I have been compelled, in many cases of great importance, even where principles are laid down differing widely from those commonly accepted, to confine my self to a single illustration in order to keep the work rigidly within the limits I had set to it; but it has not been for want of other illustrations which were ready at hand. In fact, it has been harder to determine what to leave out, than what to include. I have endeavored however, not to put forward any proposition merely to startle by its novelty, and only to advance such as were capable of the most conclusive proof. But where that proof has appeared to me sufficient, I have not hesitated to set forth the truth notwithstanding its seeming novelty, and notwithstanding it may conflict with acknowledged authorities.

There is another reason why I have not deemed it best to present too great an array of proof of the propositions I have laid down. The value of a book of this kind lies more in its suggestions, which the reader will take up, and by his own thought work out to their conclusion, than in the finished argument which leaves nothing to be desired. If I have given enough to stimulate the reader to work out the problem largely for himself, my purpose has been accomplished. Such a reader will find no dearth of illustrations. They will offer themselves everywhere and in the most unexpected ways.

From the first I have labored under a serious disadvantage in not being able to obtain proper [viii] criticism. I have frequently sought it from various sources, but always, partly from the great labor involved, labor which few could give it, and partly from the fact that those who kindly undertook it at first were unable to overcome the notion that it was their approval or disapproval I wanted, they soon abandoned it. As I look back, I can see how this must necessarily have been the case. I was exploring a new field; or, at least, exploring it in a new way, frequently reaching conclusions wholly at variance with accepted authorities. It was impossible for others to understand those conclusions unless they had traveled the same field, in the same way; or without having before them the finished work to enable them to judge of the parts.

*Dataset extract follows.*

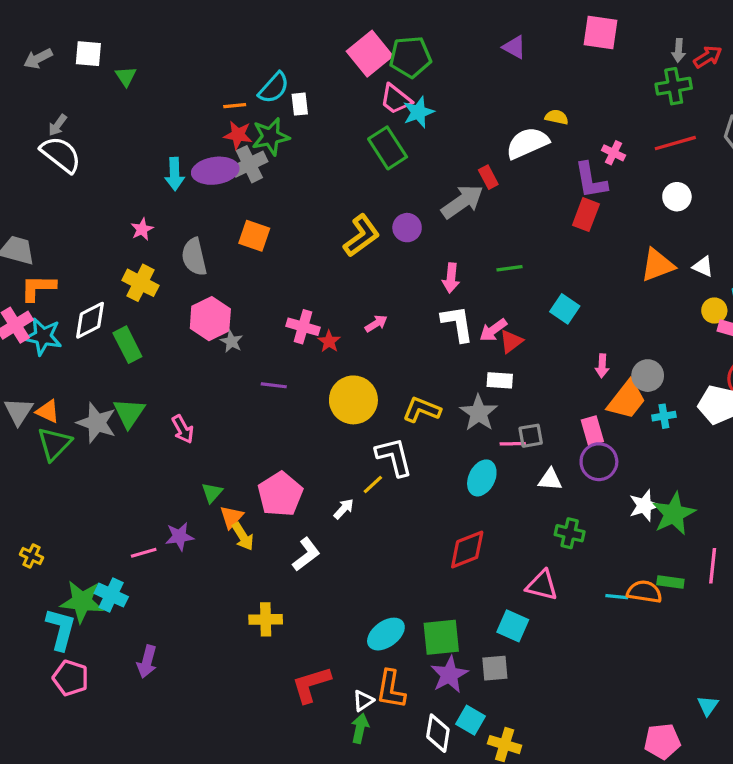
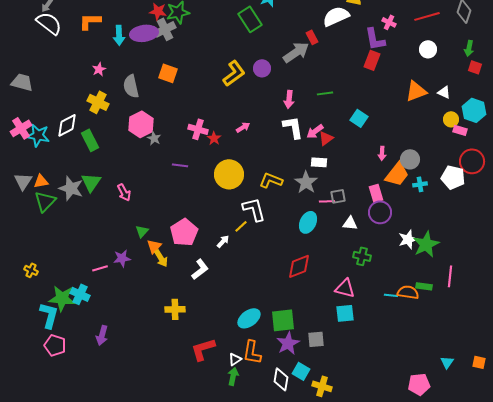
orange L-shape: (38, 288) -> (90, 21), moved
orange triangle: (48, 411) -> (41, 181), turned -35
cyan square: (513, 626) -> (345, 313), moved, turned -30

It was only after it had been finished, except the final revision, that I was able to secure such a criticism; and I desire to express my sincere acknowledgements to those kind friends, Mr. George J. Schilling, Mr. A. B. Westrup, Mrs. Sarah V. Westrup, Mrs. L. D. White, Mr. William Holmes, Mrs. Lizzie M. Holmes, Mr. Joseph Harris and Mr. H. A. Jaxon, who, at great personal discomfort, and often in the most inclement of weather, met with me night after night for review and criticism, and to whom I am indebted for many valuable suggestions which have enabled me to bring out in a stronger manner some of the most vital points of the work. I shall not expect the public critics however, to deal with me so leniently and kindly as they have done.

I shall issue this book without copyright. In so doing I claim no superior virtue over those authors [ix] who avail themselves of that advantage. If the people permit of special privileges by law, no blame can attach to those who accept them. The beneficiary of the copyright law is exactly like the beneficiary of any other legal privilege. He is no more entitled to it than the patentee is to his patent, or the landlord is to the land. They are privileges which exist by virtue of the statute, and will expire with the statute. But copyright cannot possibly help me. I am writing this book just as other men write books, mainly for whatever distinction or honor it may bring me; and secondly, to obtain a present subsistence. For the first, if every publisher in America would reprint it, it would increase that honor, to secure which I need no copyright; and for the second, it is certain that none will reprint it unless it shall prove sufficiently popular to insure a large demand, in which case I shall obtain enough from the earlier editions to fairly compensate me for the labor of writing it, and provide for present needs.